Abstract
Megasatellites are DNA tandem arrays made of large motifs; they were discovered in the yeast Candida glabrata. They are widespread in this species (40 copies) but are not found in any other hemiascomycete so far, raising the intriguing question of their origin. They are found mainly in genes encoding cell wall products, suggesting that megasatellites were selected for a function linked to cell–cell adhesion or to pathogenicity. Their putative role in promoting genome rearrangements by interfering with DNA replication will also be discussed.
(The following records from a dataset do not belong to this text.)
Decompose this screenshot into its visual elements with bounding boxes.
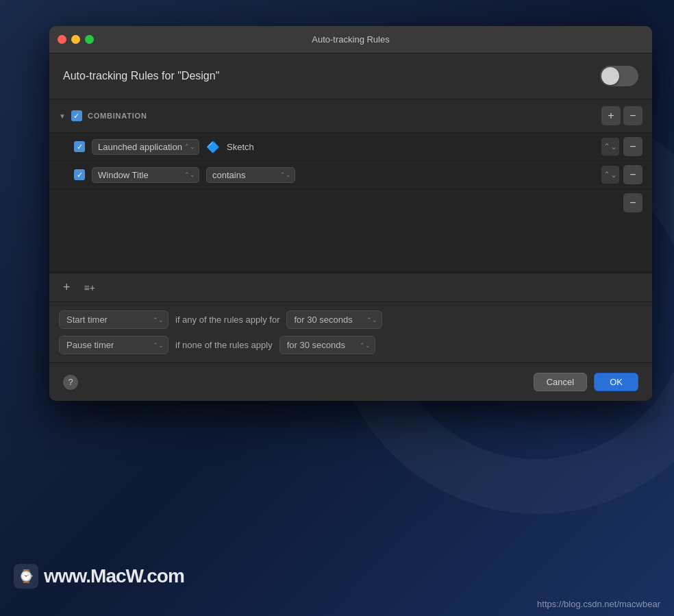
add-minus-group: + − [601, 106, 642, 125]
rule-2-updown[interactable]: ⌃⌄ [601, 166, 619, 184]
combination-header: ▼ ✓ COMBINATION + − [49, 99, 652, 132]
rule-row-window-title: ✓ Window Title Launched application URL … [49, 160, 652, 188]
header-title: Auto-tracking Rules for "Design" [63, 70, 219, 82]
rule-row-simple: − [49, 188, 652, 217]
rule-2-right: ⌃⌄ − [601, 165, 642, 184]
rule-row-launched-app: ✓ Launched application Window Title URL … [49, 132, 652, 160]
combination-checkbox[interactable]: ✓ [71, 110, 82, 121]
action-section: + ≡+ Start timer Pause timer Stop timer … [49, 273, 652, 362]
watermark: https://blog.csdn.net/macwbear [537, 599, 660, 609]
empty-rules-area [49, 217, 652, 271]
remove-rule-button[interactable]: − [623, 106, 642, 125]
rule-1-remove[interactable]: − [623, 137, 642, 156]
rule-type-1-select[interactable]: Launched application Window Title URL [92, 139, 199, 155]
action-1-duration-select[interactable]: for 30 seconds for 1 minute for 5 minute… [286, 310, 382, 329]
rule-type-2-wrapper: Window Title Launched application URL ⌃⌄ [92, 167, 199, 183]
help-icon: ? [68, 377, 73, 387]
action-2-select-wrapper: Pause timer Start timer Stop timer ⌃⌄ [59, 336, 168, 354]
action-2-duration-wrapper: for 30 seconds for 1 minute for 5 minute… [279, 336, 375, 354]
sketch-label: Sketch [227, 142, 254, 152]
auto-tracking-window: Auto-tracking Rules Auto-tracking Rules … [49, 26, 652, 401]
action-1-select-wrapper: Start timer Pause timer Stop timer ⌃⌄ [59, 310, 168, 329]
action-1-condition-text: if any of the rules apply for [175, 315, 279, 325]
window-title: Auto-tracking Rules [312, 34, 389, 45]
rule-1-updown[interactable]: ⌃⌄ [601, 138, 619, 156]
close-button[interactable] [58, 35, 66, 44]
ok-button[interactable]: OK [594, 373, 638, 391]
footer-buttons: Cancel OK [534, 373, 638, 391]
add-rule-button[interactable]: + [601, 106, 621, 125]
add-template-button[interactable]: ≡+ [80, 281, 99, 295]
action-toolbar: + ≡+ [49, 273, 652, 302]
rule-type-2-select[interactable]: Window Title Launched application URL [92, 167, 199, 183]
combination-label: COMBINATION [88, 112, 147, 120]
toggle-knob [601, 67, 619, 85]
logo-text: www.MacW.com [44, 565, 184, 587]
minimize-button[interactable] [71, 35, 80, 44]
enable-toggle[interactable] [600, 66, 638, 86]
footer: ? Cancel OK [49, 362, 652, 401]
logo-icon: ⌚ [14, 564, 38, 589]
help-button[interactable]: ? [63, 375, 78, 390]
action-2-select[interactable]: Pause timer Start timer Stop timer [59, 336, 168, 354]
rule-2-remove[interactable]: − [623, 165, 642, 184]
traffic-lights [58, 35, 94, 44]
action-1-select[interactable]: Start timer Pause timer Stop timer [59, 310, 168, 329]
rule-1-right: ⌃⌄ − [601, 137, 642, 156]
sketch-icon: 🔷 [206, 140, 220, 153]
maximize-button[interactable] [85, 35, 94, 44]
rule-3-remove[interactable]: − [623, 193, 642, 212]
titlebar: Auto-tracking Rules [49, 26, 652, 53]
action-1-duration-wrapper: for 30 seconds for 1 minute for 5 minute… [286, 310, 382, 329]
action-2-condition-text: if none of the rules apply [175, 340, 273, 350]
cancel-button[interactable]: Cancel [534, 373, 587, 391]
rules-section: ▼ ✓ COMBINATION + − ✓ Launched applicati… [49, 99, 652, 272]
action-row-start: Start timer Pause timer Stop timer ⌃⌄ if… [59, 310, 642, 329]
add-action-button[interactable]: + [59, 279, 75, 296]
action-rows: Start timer Pause timer Stop timer ⌃⌄ if… [49, 302, 652, 362]
action-2-duration-select[interactable]: for 30 seconds for 1 minute for 5 minute… [279, 336, 375, 354]
action-row-pause: Pause timer Start timer Stop timer ⌃⌄ if… [59, 336, 642, 354]
collapse-icon[interactable]: ▼ [59, 112, 66, 120]
header-section: Auto-tracking Rules for "Design" [49, 53, 652, 99]
rule-condition-select[interactable]: contains is begins with ends with [206, 167, 295, 183]
rule-type-1-wrapper: Launched application Window Title URL ⌃⌄ [92, 139, 199, 155]
rule-2-checkbox[interactable]: ✓ [74, 169, 85, 180]
rule-condition-wrapper: contains is begins with ends with ⌃⌄ [206, 167, 295, 183]
add-template-icon: ≡+ [84, 282, 95, 293]
background-logo: ⌚ www.MacW.com [14, 564, 184, 589]
rule-1-checkbox[interactable]: ✓ [74, 141, 85, 152]
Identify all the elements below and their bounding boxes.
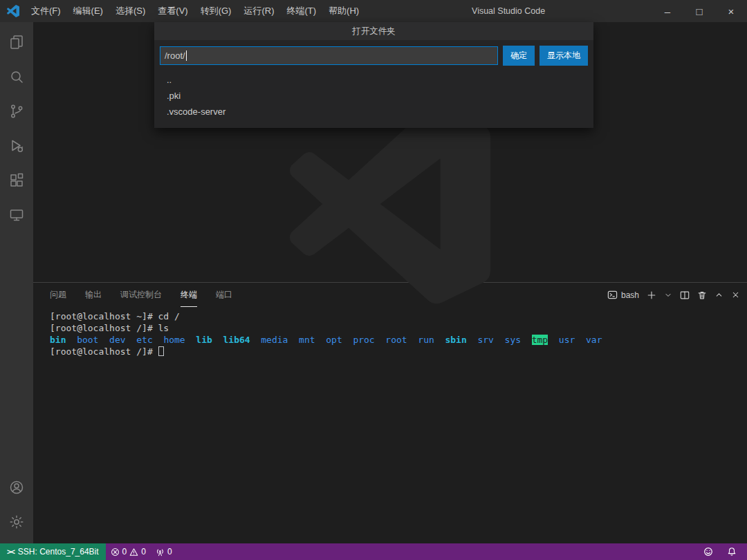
menu-run[interactable]: 运行(R): [237, 0, 280, 22]
show-local-button[interactable]: 显示本地: [540, 46, 588, 66]
menubar: 文件(F) 编辑(E) 选择(S) 查看(V) 转到(G) 运行(R) 终端(T…: [25, 0, 365, 22]
close-panel-icon[interactable]: [731, 290, 740, 299]
vscode-watermark-icon: [290, 104, 490, 304]
terminal-entry-boot: boot: [77, 335, 98, 345]
terminal-cursor: [158, 346, 164, 356]
dialog-body: /root/ 确定 显示本地 .. .pki .vscode-server: [154, 40, 593, 128]
error-count: 0: [122, 547, 127, 557]
menu-terminal[interactable]: 终端(T): [280, 0, 322, 22]
bell-icon: [727, 547, 737, 557]
new-terminal-icon[interactable]: [647, 290, 656, 300]
tab-debug-console[interactable]: 调试控制台: [120, 283, 162, 307]
terminal-prompt-line: [root@localhost /]#: [50, 346, 747, 357]
menu-view[interactable]: 查看(V): [151, 0, 194, 22]
terminal-entry-media: media: [261, 335, 288, 345]
window-controls: – □ ×: [652, 0, 747, 22]
error-icon: [111, 548, 120, 557]
source-control-icon[interactable]: [0, 94, 33, 129]
terminal-entry-usr: usr: [559, 335, 575, 345]
problems-indicator[interactable]: 0 0: [106, 543, 151, 560]
titlebar: 文件(F) 编辑(E) 选择(S) 查看(V) 转到(G) 运行(R) 终端(T…: [0, 0, 747, 22]
run-debug-icon[interactable]: [0, 129, 33, 163]
kill-terminal-trash-icon[interactable]: [697, 290, 707, 300]
search-icon[interactable]: [0, 59, 33, 94]
bottom-panel: 问题 输出 调试控制台 终端 端口 bash: [33, 282, 747, 543]
terminal-prompt: [root@localhost /]#: [50, 346, 158, 357]
notifications-button[interactable]: [722, 547, 741, 557]
status-bar-left: >< SSH: Centos_7_64Bit 0 0 0: [0, 543, 177, 560]
tab-ports[interactable]: 端口: [216, 283, 232, 307]
ports-indicator[interactable]: 0: [151, 543, 177, 560]
shell-name: bash: [621, 290, 639, 300]
settings-gear-icon[interactable]: [0, 505, 33, 539]
dialog-input-row: /root/ 确定 显示本地: [160, 46, 588, 66]
bash-icon: [607, 290, 618, 300]
text-caret: [186, 50, 187, 61]
list-item-parent-dir[interactable]: ..: [160, 72, 588, 88]
terminal-entry-sys: sys: [505, 335, 521, 345]
maximize-panel-chevron-up-icon[interactable]: [714, 290, 723, 299]
tab-terminal[interactable]: 终端: [181, 283, 197, 307]
terminal-entry-run: run: [418, 335, 434, 345]
terminal-entry-srv: srv: [477, 335, 493, 345]
terminal-entry-lib64: lib64: [223, 335, 250, 345]
warning-icon: [129, 548, 138, 557]
remote-indicator[interactable]: >< SSH: Centos_7_64Bit: [0, 543, 106, 560]
menu-file[interactable]: 文件(F): [25, 0, 67, 22]
terminal-entry-bin: bin: [50, 335, 66, 345]
remote-explorer-icon[interactable]: [0, 198, 33, 232]
ports-count: 0: [167, 547, 172, 557]
tab-problems[interactable]: 问题: [50, 283, 66, 307]
extensions-icon[interactable]: [0, 163, 33, 198]
split-terminal-icon[interactable]: [680, 290, 690, 300]
terminal-entry-home: home: [163, 335, 185, 345]
menu-help[interactable]: 帮助(H): [322, 0, 365, 22]
terminal-entry-sbin: sbin: [445, 335, 466, 345]
list-item-pki[interactable]: .pki: [160, 88, 588, 104]
feedback-icon: [703, 547, 713, 557]
open-folder-dialog: 打开文件夹 /root/ 确定 显示本地 .. .pki .vscode-ser…: [154, 22, 593, 128]
shell-selector[interactable]: bash: [607, 290, 639, 300]
activity-bar: [0, 22, 33, 543]
ok-button[interactable]: 确定: [503, 46, 535, 66]
tab-output[interactable]: 输出: [85, 283, 102, 307]
vscode-window: 文件(F) 编辑(E) 选择(S) 查看(V) 转到(G) 运行(R) 终端(T…: [0, 0, 747, 560]
dialog-file-list: .. .pki .vscode-server: [160, 66, 588, 127]
menu-edit[interactable]: 编辑(E): [67, 0, 109, 22]
radio-tower-icon: [156, 548, 165, 557]
terminal-entry-mnt: mnt: [299, 335, 315, 345]
remote-label: SSH: Centos_7_64Bit: [18, 547, 99, 557]
menu-select[interactable]: 选择(S): [109, 0, 151, 22]
feedback-button[interactable]: [699, 547, 718, 557]
status-bar-right: [699, 543, 747, 560]
terminal-entry-dev: dev: [109, 335, 125, 345]
dialog-title: 打开文件夹: [154, 22, 593, 40]
close-button[interactable]: ×: [715, 0, 747, 22]
terminal[interactable]: [root@localhost ~]# cd / [root@localhost…: [33, 307, 747, 543]
terminal-entry-var: var: [586, 335, 602, 345]
minimize-button[interactable]: –: [652, 0, 683, 22]
terminal-line: [root@localhost ~]# cd /: [50, 310, 747, 322]
explorer-icon[interactable]: [0, 25, 33, 59]
window-title: Visual Studio Code: [365, 6, 652, 16]
panel-tabs: 问题 输出 调试控制台 终端 端口: [50, 283, 232, 307]
terminal-listing: bin boot dev etc home lib lib64 media mn…: [50, 334, 747, 346]
chevron-down-icon[interactable]: [664, 291, 672, 299]
panel-actions: bash: [607, 283, 740, 307]
terminal-entry-proc: proc: [353, 335, 374, 345]
terminal-entry-opt: opt: [326, 335, 342, 345]
warning-count: 0: [141, 547, 146, 557]
terminal-entry-etc: etc: [136, 335, 152, 345]
status-bar: >< SSH: Centos_7_64Bit 0 0 0: [0, 543, 747, 560]
list-item-vscode-server[interactable]: .vscode-server: [160, 104, 588, 120]
remote-icon: ><: [7, 548, 15, 556]
maximize-button[interactable]: □: [683, 0, 715, 22]
terminal-entry-root: root: [385, 335, 407, 345]
folder-path-value: /root/: [165, 50, 185, 61]
terminal-line: [root@localhost /]# ls: [50, 322, 747, 334]
vscode-logo-icon: [7, 5, 19, 17]
folder-path-input[interactable]: /root/: [160, 46, 498, 65]
menu-go[interactable]: 转到(G): [194, 0, 238, 22]
account-icon[interactable]: [0, 470, 33, 505]
terminal-entry-lib: lib: [196, 335, 212, 345]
Keywords: Candida glabrata, Megasatellite, Fragile sites, Cell wall, Genome
Megasatellites are a new class of DNA tandem repeats
In addition to its profound impact on evolutionary genomics and on our understanding of complex genetic networks, the systematic sequencing of whole eukaryotic genomes has also led to the discovery of new genetic elements. One of these discoveries was recently made in the genome of the opportunistic pathogen Candida glabrata. C. glabrata is a hemiascomycetous yeast, often involved in human candidiasis and bloodstream infections, particularly in immunocompromised patients [1, 2]. C. glabrata is more resistant to fluconazole treatments than other pathogenic yeasts [3] and has become the second major causative agent of nosocomial infections due to yeast species. The C. glabrata genome of the reference strain (CBS138) has been completely sequenced [4], revealing that it is phylogenetically closer to Saccharomyces cerevisiae than to the other extensively studied pathogen Candida albicans [5]. We recently investigated the genome of C. glabrata, searching for minisatellites, a family of tandem DNA repeats whose motif size ranges from nine nucleotides to usually fewer than 100 base pairs (reviewed in [6]).
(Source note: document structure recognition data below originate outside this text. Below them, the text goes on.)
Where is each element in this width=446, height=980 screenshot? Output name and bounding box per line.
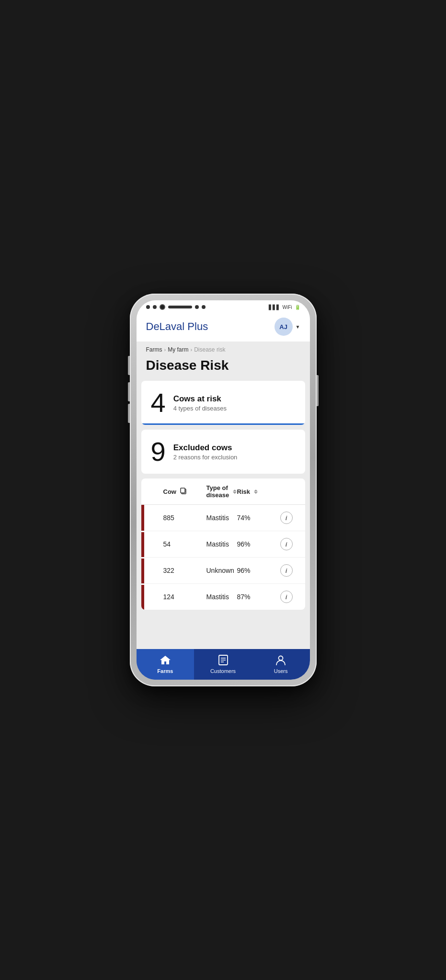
cows-at-risk-subtitle: 4 types of diseases — [173, 405, 227, 412]
cows-at-risk-title: Cows at risk — [173, 394, 227, 404]
breadcrumb-sep-2: › — [191, 347, 193, 353]
breadcrumb-current: Disease risk — [194, 346, 225, 353]
risk-value: 87% — [237, 593, 280, 601]
avatar[interactable]: AJ — [274, 318, 293, 336]
dot-3 — [195, 305, 199, 309]
farms-icon — [159, 654, 172, 666]
th-risk-label: Risk — [237, 488, 250, 495]
disease-type: Mastitis — [206, 593, 237, 601]
page-title: Disease Risk — [137, 356, 310, 381]
speaker — [168, 306, 192, 308]
excluded-cows-info: Excluded cows 2 reasons for exclusion — [173, 443, 238, 461]
cow-number: 885 — [163, 514, 206, 522]
th-cow-label: Cow — [163, 488, 176, 495]
users-icon — [274, 654, 287, 666]
nav-farms-label: Farms — [157, 668, 173, 674]
avatar-initials: AJ — [279, 323, 287, 330]
info-button[interactable]: i — [280, 512, 293, 524]
dot-2 — [153, 305, 157, 309]
bottom-nav: Farms Customers Users — [137, 649, 310, 680]
svg-point-6 — [279, 656, 283, 661]
nav-item-farms[interactable]: Farms — [137, 649, 194, 680]
risk-bar — [141, 558, 144, 583]
phone-shell: ▋▋▋ WiFi 🔋 DeLaval Plus AJ ▼ Farms › — [130, 294, 317, 686]
excluded-cows-number: 9 — [151, 438, 166, 465]
table-row[interactable]: 885 Mastitis 74% i — [141, 505, 305, 531]
avatar-container[interactable]: AJ ▼ — [274, 318, 300, 336]
excluded-cows-stat: 9 Excluded cows 2 reasons for exclusion — [151, 438, 296, 465]
cows-at-risk-card[interactable]: 4 Cows at risk 4 types of diseases — [141, 381, 305, 425]
breadcrumb: Farms › My farm › Disease risk — [137, 342, 310, 356]
cows-at-risk-stat: 4 Cows at risk 4 types of diseases — [151, 389, 296, 416]
table-row[interactable]: 322 Unknown 96% i — [141, 558, 305, 584]
wifi-icon: WiFi — [283, 305, 292, 310]
cows-at-risk-info: Cows at risk 4 types of diseases — [173, 394, 227, 412]
nav-item-customers[interactable]: Customers — [194, 649, 252, 680]
copy-icon — [180, 488, 187, 496]
battery-icon: 🔋 — [295, 305, 300, 310]
app-header: DeLaval Plus AJ ▼ — [137, 312, 310, 342]
camera-dot — [160, 304, 165, 310]
excluded-cows-subtitle: 2 reasons for exclusion — [173, 454, 238, 461]
risk-value: 96% — [237, 540, 280, 548]
th-risk[interactable]: Risk — [237, 488, 280, 495]
th-disease-label: Type ofdisease — [206, 484, 229, 499]
signal-icon: ▋▋▋ — [269, 305, 280, 310]
risk-value: 74% — [237, 514, 280, 522]
app-logo: DeLaval Plus — [146, 320, 208, 333]
customers-icon — [217, 654, 229, 666]
nav-item-users[interactable]: Users — [252, 649, 310, 680]
phone-screen: ▋▋▋ WiFi 🔋 DeLaval Plus AJ ▼ Farms › — [137, 300, 310, 680]
excluded-cows-title: Excluded cows — [173, 443, 238, 453]
excluded-cows-card[interactable]: 9 Excluded cows 2 reasons for exclusion — [141, 430, 305, 474]
risk-sort-icon — [254, 490, 258, 494]
nav-customers-label: Customers — [210, 668, 236, 674]
breadcrumb-farms[interactable]: Farms — [146, 346, 162, 353]
main-content: Farms › My farm › Disease risk Disease R… — [137, 342, 310, 649]
notch-area — [146, 304, 206, 310]
disease-type: Unknown — [206, 567, 237, 574]
status-bar: ▋▋▋ WiFi 🔋 — [137, 300, 310, 312]
info-button[interactable]: i — [280, 564, 293, 577]
risk-bar — [141, 505, 144, 531]
cows-at-risk-number: 4 — [151, 389, 166, 416]
cow-number: 124 — [163, 593, 206, 601]
risk-value: 96% — [237, 567, 280, 574]
svg-rect-1 — [181, 488, 185, 493]
cow-number: 54 — [163, 540, 206, 548]
disease-type: Mastitis — [206, 514, 237, 522]
disease-sort-icon — [233, 490, 237, 494]
logo-delaval: DeLaval — [146, 320, 185, 332]
status-icons: ▋▋▋ WiFi 🔋 — [269, 305, 300, 310]
table-row[interactable]: 54 Mastitis 96% i — [141, 531, 305, 558]
logo-plus: Plus — [184, 320, 208, 332]
dot-1 — [146, 305, 150, 309]
risk-bar — [141, 531, 144, 557]
risk-bar — [141, 584, 144, 610]
th-disease[interactable]: Type ofdisease — [206, 484, 237, 499]
chevron-down-icon: ▼ — [296, 324, 300, 330]
info-button[interactable]: i — [280, 538, 293, 550]
dot-4 — [202, 305, 206, 309]
table-row[interactable]: 124 Mastitis 87% i — [141, 584, 305, 610]
nav-users-label: Users — [274, 668, 288, 674]
info-button[interactable]: i — [280, 591, 293, 603]
cow-number: 322 — [163, 567, 206, 574]
breadcrumb-myfarm[interactable]: My farm — [168, 346, 188, 353]
th-cow[interactable]: Cow — [163, 488, 206, 496]
table-header: Cow Type ofdisease — [141, 479, 305, 505]
disease-table: Cow Type ofdisease — [141, 479, 305, 610]
breadcrumb-sep-1: › — [164, 347, 166, 353]
disease-type: Mastitis — [206, 540, 237, 548]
Besides the presence of numerous minisatellites, the C. glabrata genome also contains tandem repeats whose motif size is much longer, ranging from 135 to 417 nucleotides. We called this new family of large tandem repeats, megasatellites [7]. They harbor two remarkable features: they are not found in any other sequenced living species besides C. glabrata and Kluyveromyces delphensis (two Saccharomycetaceae yeasts of the same clade [8]), and they are mainly found in genes proven, or suspected, to encode cell wall proteins, raising the possibility that megasatellites could be directly involved in regulating cell adhesion and pathogenicity. Altogether, 40 megasatellites were found in 33 genes in C. glabrata and classified in families.
Of these 40 megasatellites, 14 belong to the SFFIT family and 20 belong to the SHITT family (family names come from the conservation of five amino acids in each motif of the megasatellite). Each tandem array contains from 3 to 32 motifs and covers from 405 to 9,600 DNA base pairs (Fig. 1). The remaining six megasatellites contain motifs that do not show obvious similarities with SFFIT or SHITT motifs. Megasatellites are distributed on 11 out of the 13 chromosomes but show some preferential bias toward the subtelomeric regions (Fig. 2), with the right end of chromosome IX carrying seven such elements within 65 kb, a density significantly higher than the genome average (one megasatellite per 224 kb). Subtelomeric regions are highly flexible in Saccharomyces cerevisiae, exhibiting a high level of inter-chromatid and inter-chromosome recombination [9]. It is possible that C. glabrata subtelomeres share similar properties, and that subtelomeric megasatellites recombine with each other, although this remains to be demonstrated.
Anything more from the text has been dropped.